HAL_SPI_Receive_IT(SPI_PROC, (uint8_t *)&RX_buf, 2);

if (write)

HAL_SPI_Transmit(SPI_PROC,(uint8_t *)&RX_buf,5,1000);

// enabling SPI bus for the next transmition

HAL_SPI_Receive_IT(SPI_PROC, (uint8_t *)&RX_buf, 2);

had also some troubles with the call back not being entered sometimes by i made some work to bypass it so that i could focus on the read problem...

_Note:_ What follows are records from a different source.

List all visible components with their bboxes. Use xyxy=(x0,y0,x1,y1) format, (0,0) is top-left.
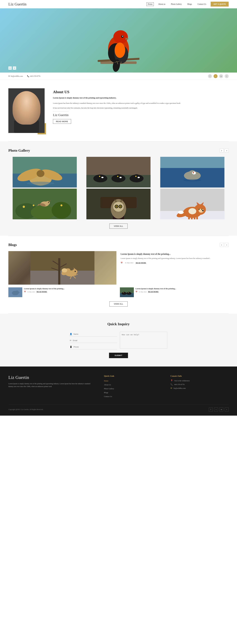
svg-point-6 xyxy=(115,42,125,58)
footer-instagram-icon[interactable]: i xyxy=(225,408,229,412)
footer-twitter-icon[interactable]: t xyxy=(214,408,218,412)
blog-small-readmore-1[interactable]: READ MORE xyxy=(37,291,47,293)
gallery-item-2[interactable] xyxy=(82,157,155,188)
phone-input[interactable] xyxy=(73,346,117,348)
svg-point-42 xyxy=(101,177,104,178)
svg-point-84 xyxy=(116,206,117,207)
site-logo: Liz Guertin xyxy=(8,2,26,6)
svg-rect-19 xyxy=(14,120,39,133)
blogs-title: Blogs xyxy=(8,243,17,247)
footer-link-home[interactable]: Home xyxy=(104,380,162,382)
gallery-image-1 xyxy=(8,157,81,188)
blog-small-content-2: Lorem Ipsum is simply dummy text of the … xyxy=(136,288,176,293)
svg-point-25 xyxy=(23,111,25,113)
footer-facebook-icon[interactable]: f xyxy=(209,408,213,412)
about-content: About US Lorem Ipsum is simply dummy tex… xyxy=(53,88,229,124)
svg-point-109 xyxy=(188,208,196,214)
email-input[interactable] xyxy=(73,340,117,342)
svg-point-10 xyxy=(123,36,123,36)
footer-link-contact[interactable]: Contact Us xyxy=(104,395,162,398)
gallery-item-6[interactable] xyxy=(156,188,229,219)
footer-quicklinks-col: Quick Link Home About Us Photo Gallery B… xyxy=(104,375,162,399)
footer-link-gallery-anchor[interactable]: Photo Gallery xyxy=(104,388,114,390)
blogs-prev-button[interactable]: ‹ xyxy=(220,243,224,247)
linkedin-icon[interactable]: in xyxy=(219,74,223,78)
footer-link-contact-anchor[interactable]: Contact Us xyxy=(104,396,112,398)
nav-link-gallery[interactable]: Photo Gallery xyxy=(170,2,183,6)
about-readmore-button[interactable]: READ MORE xyxy=(53,119,71,124)
contact-email: liz@wildliz.com xyxy=(11,75,23,77)
footer-link-about-anchor[interactable]: About Us xyxy=(104,384,111,386)
hero-next-button[interactable]: › xyxy=(13,66,16,70)
gallery-item-1[interactable] xyxy=(8,157,81,188)
phone-icon-form: 📱 xyxy=(70,346,72,348)
svg-point-117 xyxy=(72,269,77,274)
footer-grid: Liz Guertin Lorem Ipsum is simply dummy … xyxy=(8,375,229,399)
footer-link-blogs-anchor[interactable]: Blogs xyxy=(104,392,108,394)
nav-links: Home About us Photo Gallery Blogs Contac… xyxy=(147,2,229,6)
gallery-next-button[interactable]: › xyxy=(225,148,229,152)
about-section: About US Lorem Ipsum is simply dummy tex… xyxy=(0,80,237,141)
svg-point-37 xyxy=(27,182,54,185)
blog-small-readmore-2[interactable]: READ MORE xyxy=(148,291,159,293)
about-paragraph-2: It has survived not only five centuries,… xyxy=(53,106,229,110)
footer-linkedin-icon[interactable]: in xyxy=(220,408,223,412)
blog-main-photo xyxy=(8,251,116,284)
blog-main-grid: Lorem Ipsum is simply dummy text of the … xyxy=(8,251,229,284)
nav-link-home[interactable]: Home xyxy=(147,2,154,6)
message-input[interactable] xyxy=(120,332,167,348)
get-quote-button[interactable]: GET A QUOTE xyxy=(211,2,229,6)
svg-point-108 xyxy=(202,210,204,211)
submit-button[interactable]: SUBMIT xyxy=(109,353,128,358)
gallery-viewall-button[interactable]: VIEW ALL xyxy=(109,224,127,229)
footer-link-gallery[interactable]: Photo Gallery xyxy=(104,387,162,390)
gallery-prev-button[interactable]: ‹ xyxy=(220,148,224,152)
blog-small-title-1: Lorem Ipsum is simply dummy text of the … xyxy=(24,288,64,290)
footer-link-home-anchor[interactable]: Home xyxy=(104,380,108,382)
footer-link-blogs[interactable]: Blogs xyxy=(104,391,162,394)
nav-link-blogs[interactable]: Blogs xyxy=(186,2,193,6)
gallery-item-4[interactable] xyxy=(8,188,81,219)
inquiry-title: Quick Inquiry xyxy=(8,322,229,326)
gallery-item-5[interactable] xyxy=(82,188,155,219)
footer-link-about[interactable]: About Us xyxy=(104,384,162,386)
svg-point-97 xyxy=(178,211,184,214)
svg-point-85 xyxy=(120,206,121,207)
blog-small-image-2 xyxy=(120,288,134,297)
blog-main-readmore[interactable]: READ MORE xyxy=(136,262,146,264)
hero-prev-button[interactable]: ‹ xyxy=(8,66,12,70)
facebook-icon[interactable]: f xyxy=(208,74,212,78)
nav-link-about[interactable]: About us xyxy=(157,2,167,6)
twitter-icon[interactable]: t xyxy=(214,74,218,78)
site-footer: Liz Guertin Lorem Ipsum is simply dummy … xyxy=(0,366,237,416)
blog-small-item-1: Lorem Ipsum is simply dummy text of the … xyxy=(8,288,117,297)
svg-rect-92 xyxy=(188,216,190,219)
svg-point-36 xyxy=(37,170,44,177)
footer-email-icon: ✉ xyxy=(171,387,172,390)
name-input[interactable] xyxy=(73,333,117,335)
svg-point-127 xyxy=(15,290,19,293)
blogs-viewall-button[interactable]: VIEW ALL xyxy=(109,301,127,306)
svg-rect-24 xyxy=(30,106,34,118)
svg-point-60 xyxy=(193,172,194,173)
blog-small-photo-2 xyxy=(120,288,134,297)
blog-small-content-1: Lorem Ipsum is simply dummy text of the … xyxy=(24,288,64,293)
instagram-icon[interactable]: i xyxy=(225,74,229,78)
svg-point-50 xyxy=(138,177,140,178)
about-paragraph-1: Lorem Ipsum has been the industry's stan… xyxy=(53,102,229,105)
nav-link-contact[interactable]: Contact Us xyxy=(197,2,208,6)
main-nav: Liz Guertin Home About us Photo Gallery … xyxy=(0,0,237,8)
gallery-nav: ‹ › xyxy=(220,148,229,152)
svg-rect-20 xyxy=(23,116,29,122)
svg-point-21 xyxy=(19,104,34,120)
svg-point-134 xyxy=(128,292,130,294)
svg-point-72 xyxy=(48,202,49,203)
footer-phone: 443-370-9776 xyxy=(174,384,185,386)
blog-small-image-1 xyxy=(8,288,22,297)
blogs-next-button[interactable]: › xyxy=(225,243,229,247)
footer-social: f t in i xyxy=(209,408,229,412)
contact-email-item: ✉ liz@wildliz.com xyxy=(8,75,23,77)
gallery-item-3[interactable] xyxy=(156,157,229,188)
blogs-nav: ‹ › xyxy=(220,243,229,247)
svg-line-59 xyxy=(196,173,199,173)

any help would be appreciated

thanks

Edo

berendi · ‎2020-02-23

> it would immediately continue

No.

It would receive an interrupt request, finish what it is doing (1-2 system clock cycles), push registers to the stack (maybe 15-20 cycles, what MCU do you have?), then HAL takes its time to figure out what it is supposed to do, which requires an awful lot of time, calls your callback, your callback then decides what to do (hopefully fast), calls HAL again (painfully slow), and only then will the first byte of the answer land in the SPI data register. I'd guess the whole process takes something in the order of 10 microseconds. Note that the scope snapshots in the linked thread are from a 168 MHz system. Moreover, your callback calls blocking functions, which is considered bad practice.

Meanwhile, the master continues clocking the SPI bus, and the slave controller starts shifting out whatever it finds in its data register a half SPI clock cycle (8 system clock cycles) after the last bit is received. The MCU has not even fetched the first instruction of the interrupt handler yet.

At 32 MHz system clock and 2 MHz SPI clock, a byte is transmitted in every 128 clock cycles. A carefully optimized interrupt handler might handle it in 80-100 cycles (using HAL is out of the question), and might have the answer ready for the 4th byte of the transacion. But I would maybe make the transaction 10 bytes long (master sends 3 dummy bytes after the address) using a 5-byte DMA buffer in circular mode:

In the 1st half transfer interrupt after the 2. byte received, prepare 2 bytes of the answer in the buffer
In the 1st transfer complete interrupt, copy the rest of the answer to the buffer.
In the 2nd half transfer interrupt do nothing just clear interrupt flags.
In the 2nd transfer complete interrupt process received data if it's a write request.

S.Ma · ‎2020-02-23

It's tricky due to some SW workarounds.

Do use DMA on cyclic TX and RX buffers.

Implement EXTI interrupt on NSS as GPIO (rise edge).

When NSS goes high, the slave will process under interrupt the payload and reset the SPI/DMA. (as an I2C Start would)

Use 2 transactions, one for write and one for read (as in I2C reading a memory)

That would work with less ISRs and HAL penalty minimized.

IHACH.1 · ‎2020-02-25

thanks.

but it doesnt solve my problem in case i want to implement a read command (spi master wants to read a certain register from spi slave), since i want to read in the same packet the msg was sent (1st byte read\write command, 2nd byte register address, 3-7th byte slave's register value). so as writen before i'm counting on the fact that the slave micro is much faster then the spi clk so that it would mange to transmit on miso lines at the third spi clk cycle

berendi · ‎2020-02-25

> it would mange to transmit on miso lines at the third spi clk cycle

SPI has neither start or stop bits like UART, nor the restart-address-ack sequence like I2C.

The most significant bit of the last byte is immediately followed by the least significant bit of the next byte.

It has no chance of working unless you throttle back the SPI clock to ridiculously slow speed.

RISC architectures like ARM need a couple of clock cycles to do something useful.

S.Ma · ‎2020-02-25

Which STM32? Which SPI IP (the one with 32 bit FIFO?)

If you really want to do worrying about SW latency and timings, then you can surely use DMA in non cyclic mode,

If you guarantee that say you can have the answer ready faster than a byte transfer, do what other chips (including SPI memories) do:

Expect a dummy byte to prepare your answer, or pause the communication from the master side for the answer to be ready.